A history scholar who has been active in the
Greece Solidarity Movement (AKNY) for years,
he spent the summer of 2015 in Greece.
The one-hour talk starts promptly at 2.
A meeting of the Occupy Wall Street group on Alternative Banking and Financial Issues follows.
During that time there will also be further Q&A on Greece. All are invited to drinks at 5.
The event Facebook page is here.
Nicholas Levis outlines his talk below:
The preliminary report of the parliamentary Truth Committee on Public Debt (download it here) declared the entire Greek sovereign debt to be odious, unethical, unsustainable and illegal. Are they serious? Do they have a case?
Right after this report was presented in June, as the attempts to negotiate with the brick wall of the Troika (the country's international creditors, ECB, IMF and EU) failed, the radical left government seemed to be preparing for a rupture with the Eurozone and its forced austerity regimes.
If you're on Facebook, you can access my series of real-time reports on how this developed over the next months.
As the clock ran out on the negotiations led by Yanis Varoufakis, prime minister Alexis Tsipras called the Greek people to vote yes or no in a referendum on the Troika's proposal for a new "memorandum" (as the debt service agreements forced on Greece since 2010 are called).
The European Central Bank responded by suspending liquidity for Greek banks, forcing them to shut down for weeks. A week after this act of financial war, and despite an enormous pro-YES campaign by all of the country's private media, 62% of the voters chose OXI (No!) to the new austerity regime.
But then, in a matter of days, the leftist government moved to undo that vote. Backing away from the promises that got them elected back in January, they said they were being a) blackmailed into accepting the unacceptable by overwhelming force, b) had no alternative [since adoption of the drachma would destroy the nation] and c) hoped to be the better managers of a more humane austerity.
After a series of bruising parliamentary votes, an even harsher austerity program has been forced through than that which the voters rejected.

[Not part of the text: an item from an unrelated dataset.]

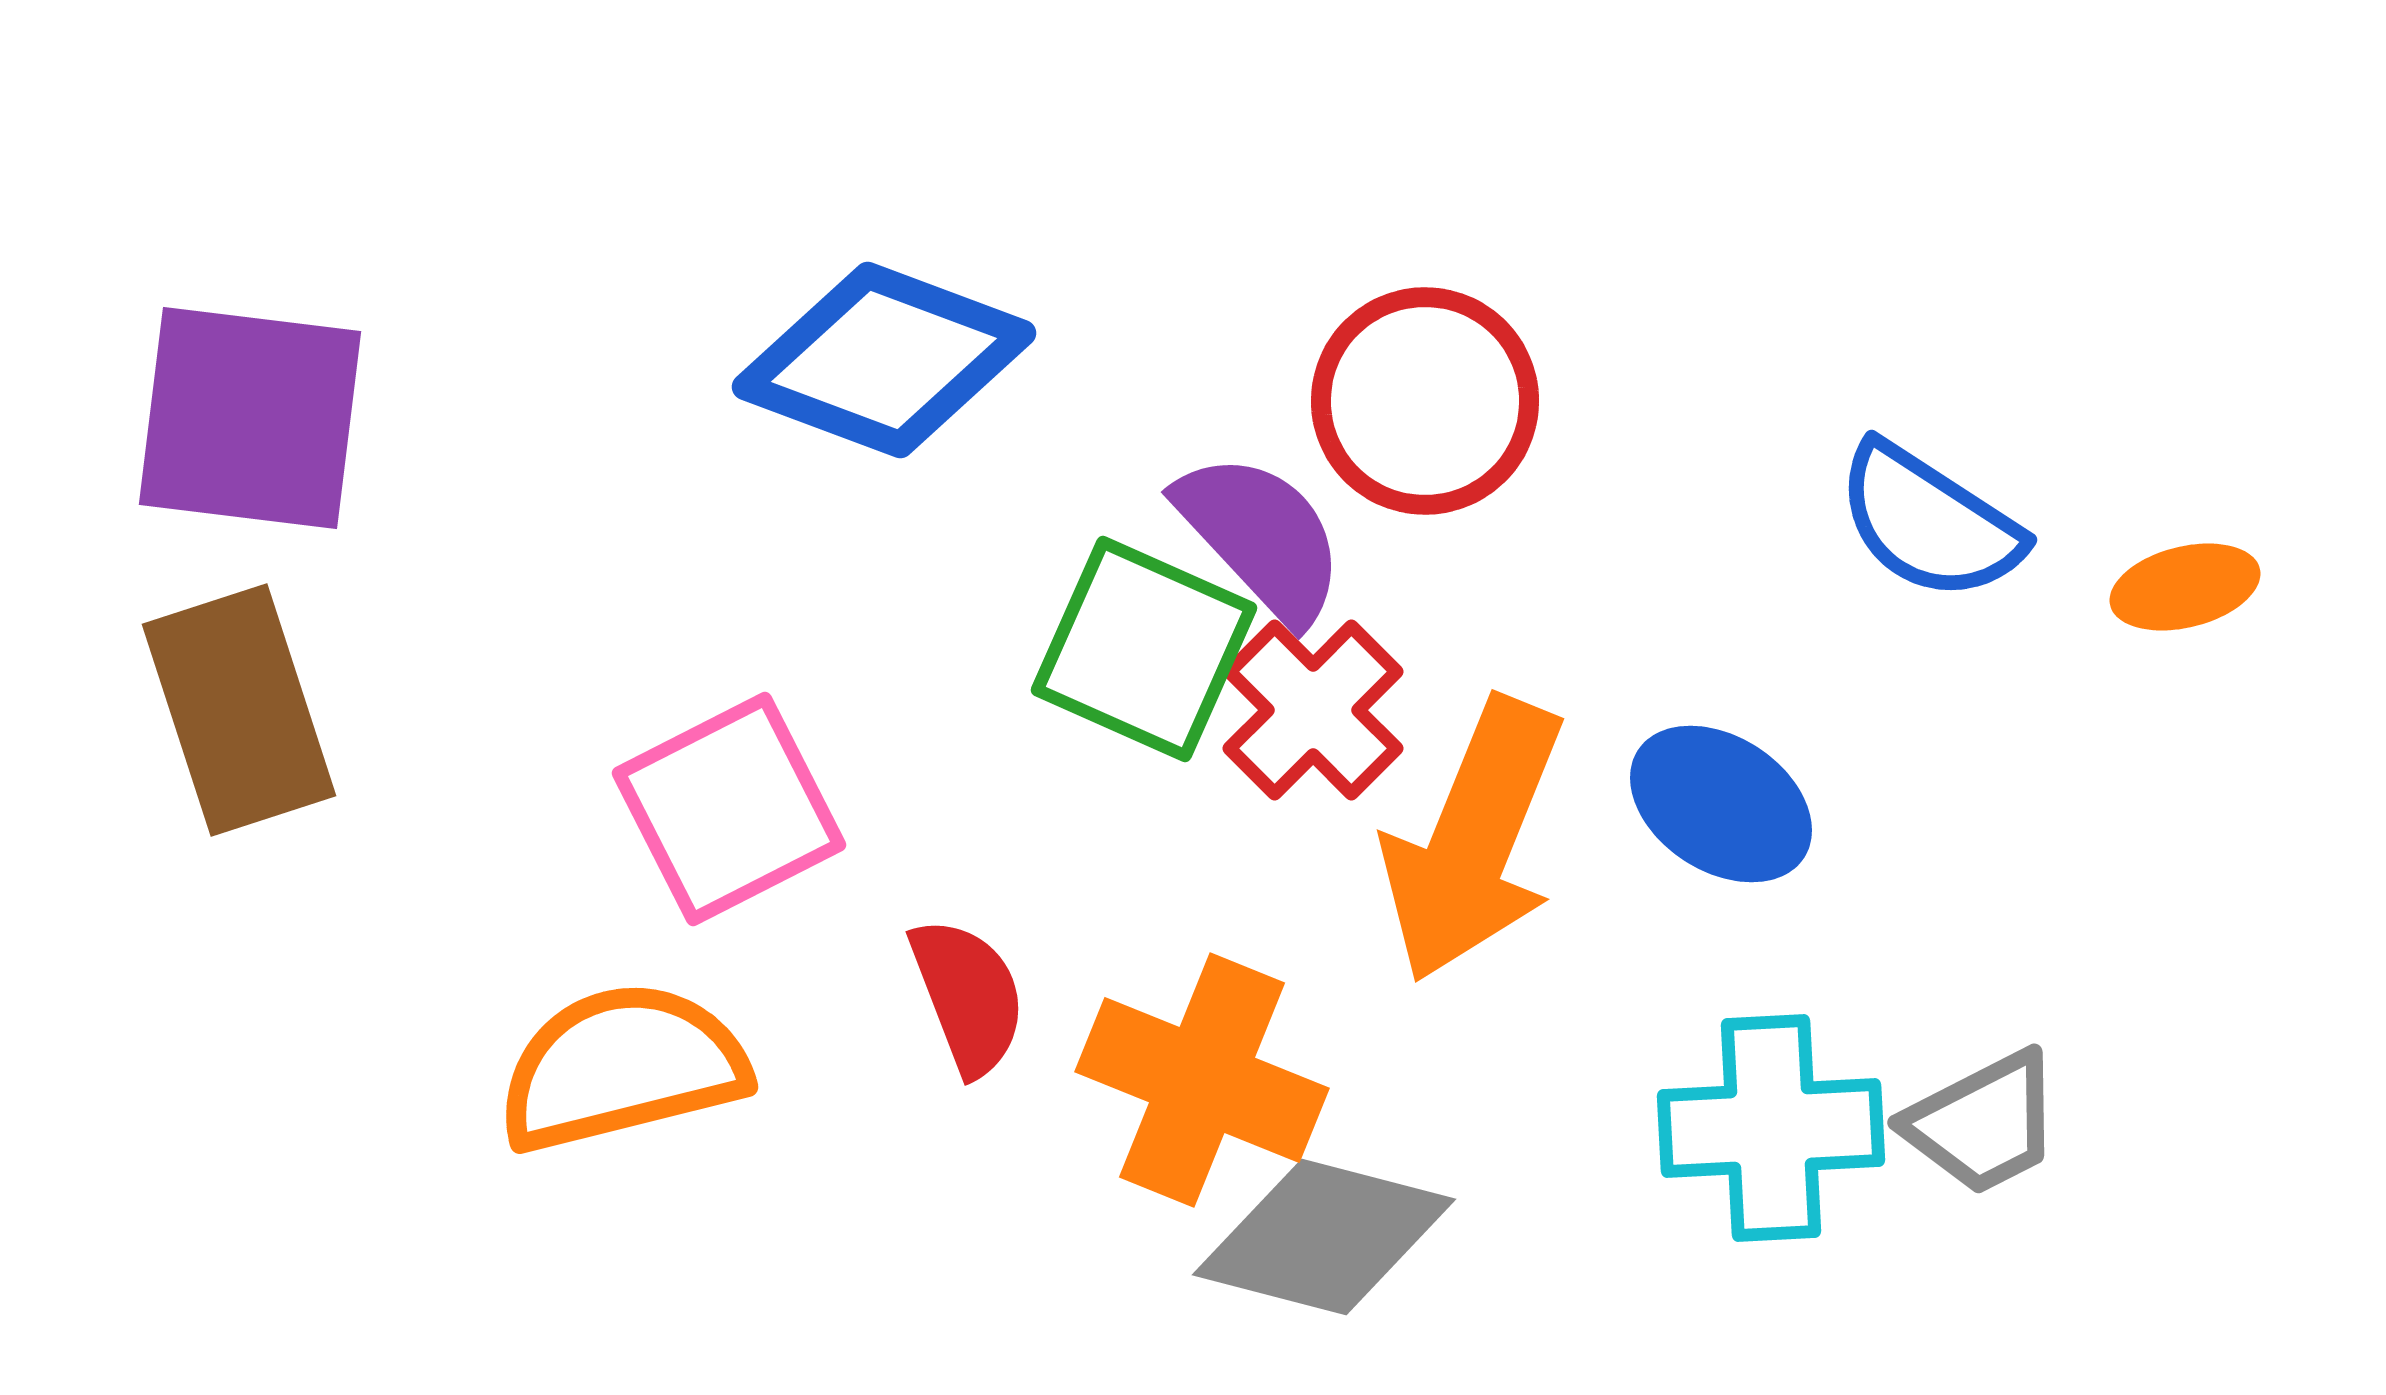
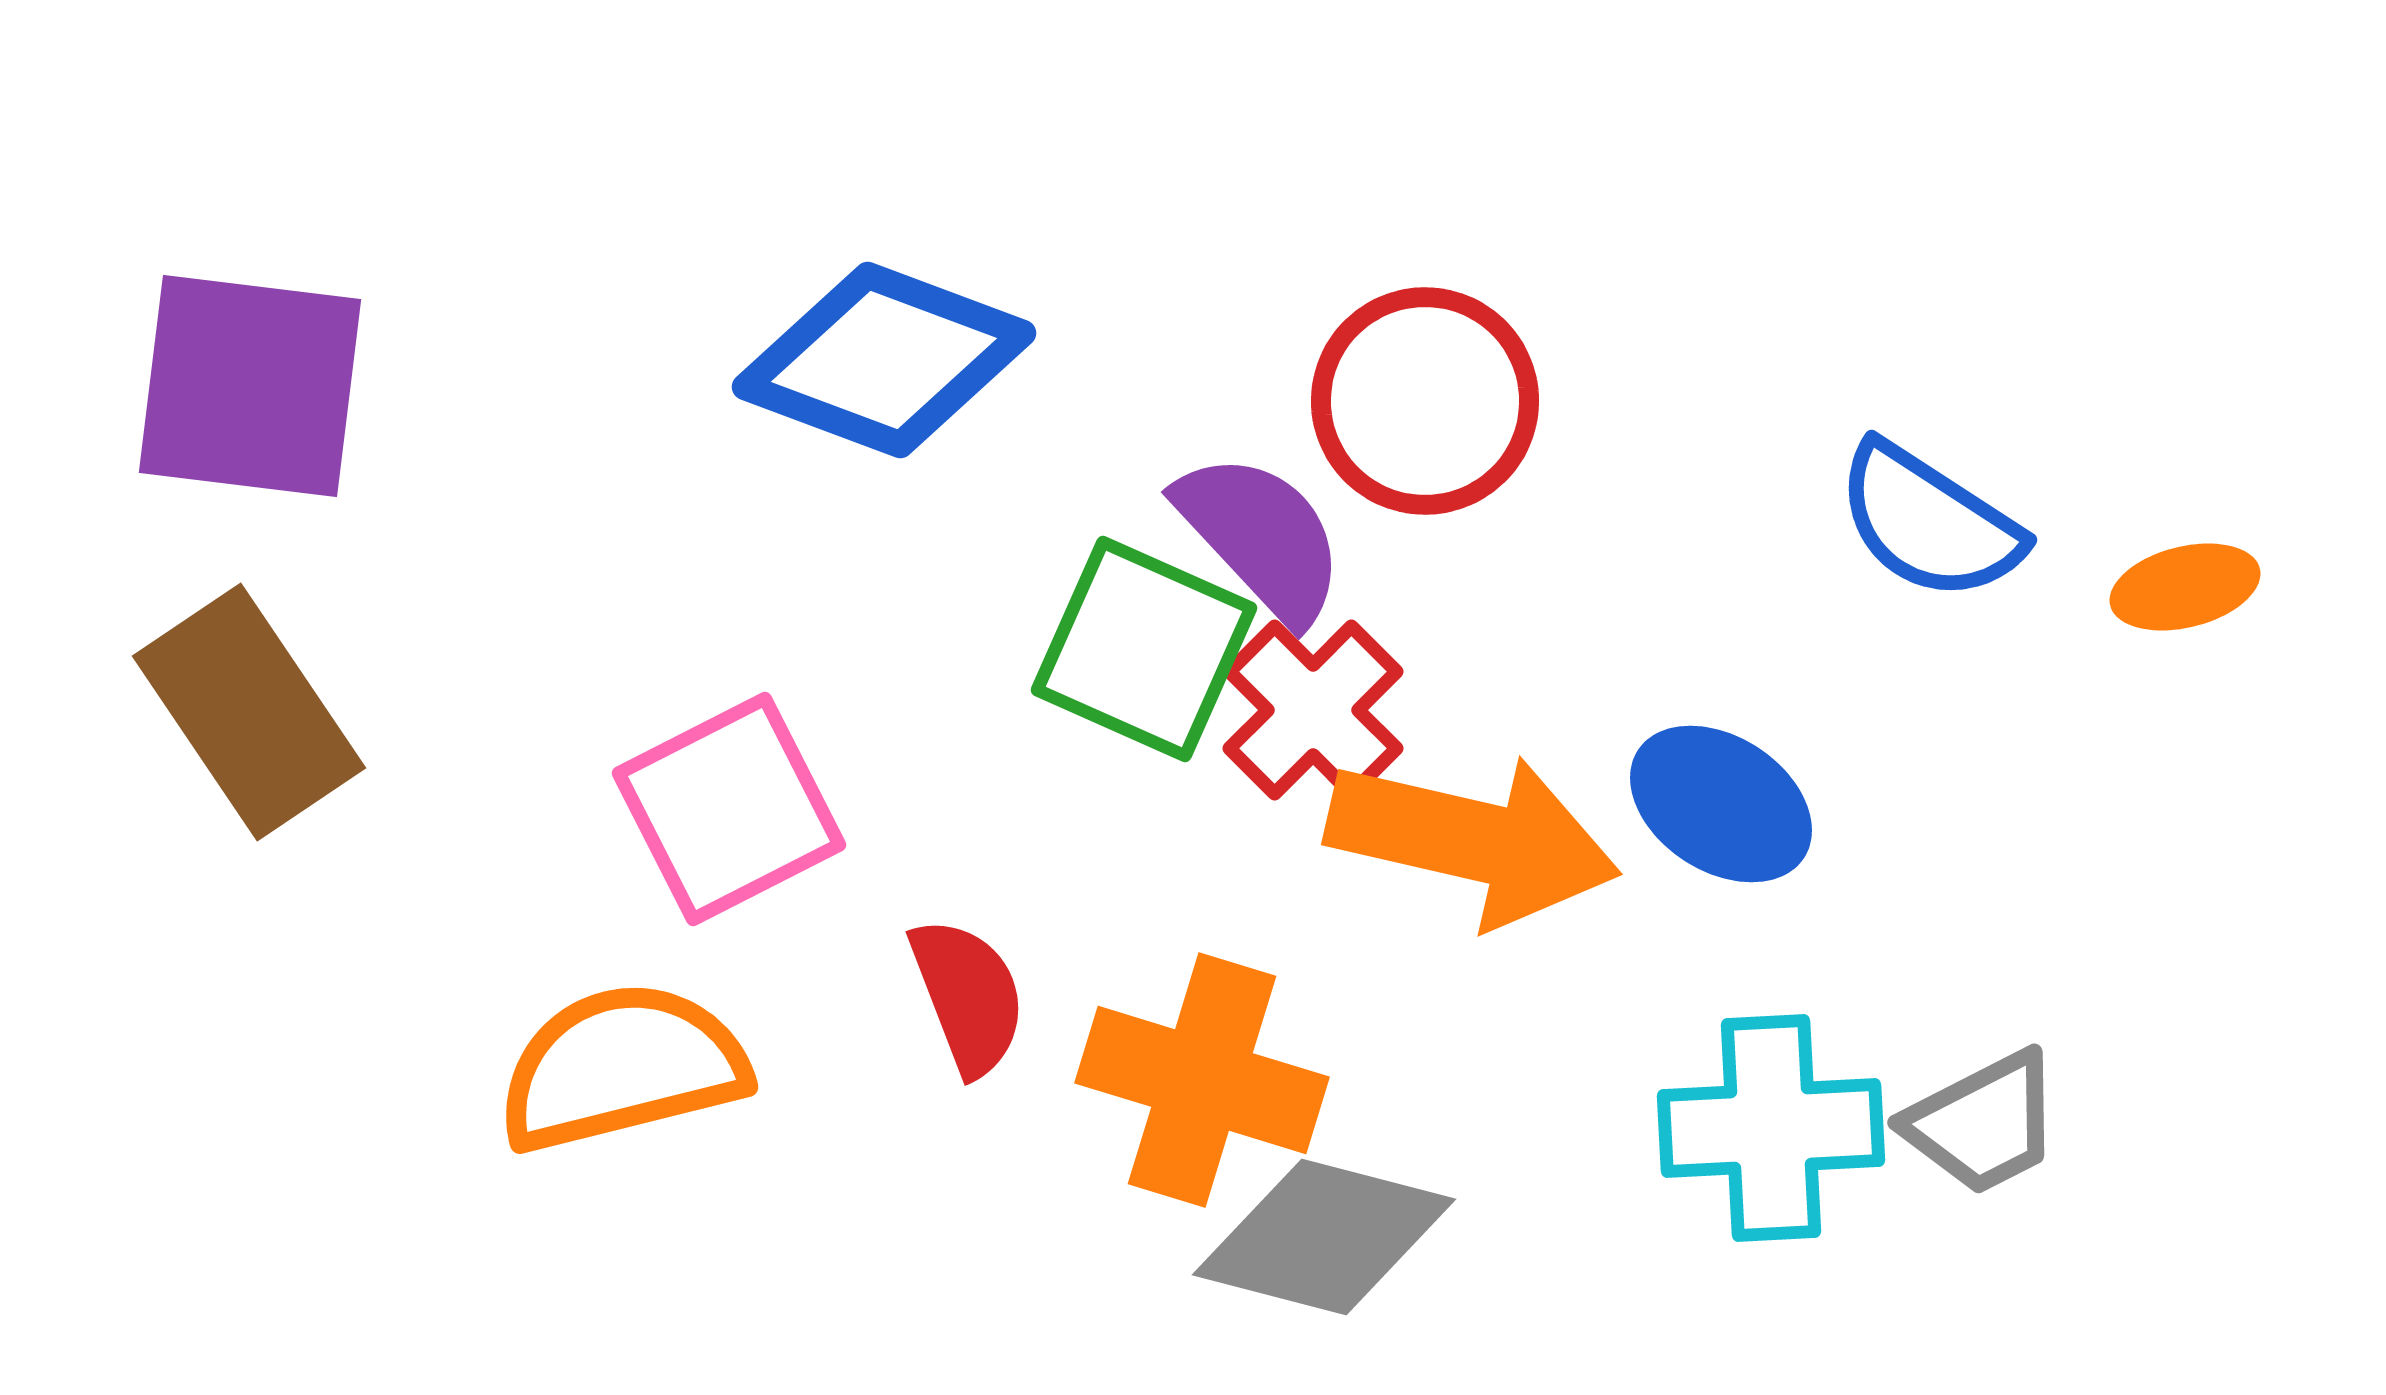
purple square: moved 32 px up
brown rectangle: moved 10 px right, 2 px down; rotated 16 degrees counterclockwise
orange arrow: rotated 99 degrees counterclockwise
orange cross: rotated 5 degrees counterclockwise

And Syriza is now split, with hundreds if not thousands of its members and officials calling for "OXI to the End" and moving to the new-newest left party, Popular Unity (LAE).
What should we expect from the new constellation of power as elections loom in just 10 days? Is a break with the politics of deflation and neoliberalism still possible? What does this mean for the rest of the EU, and for the struggles beyond?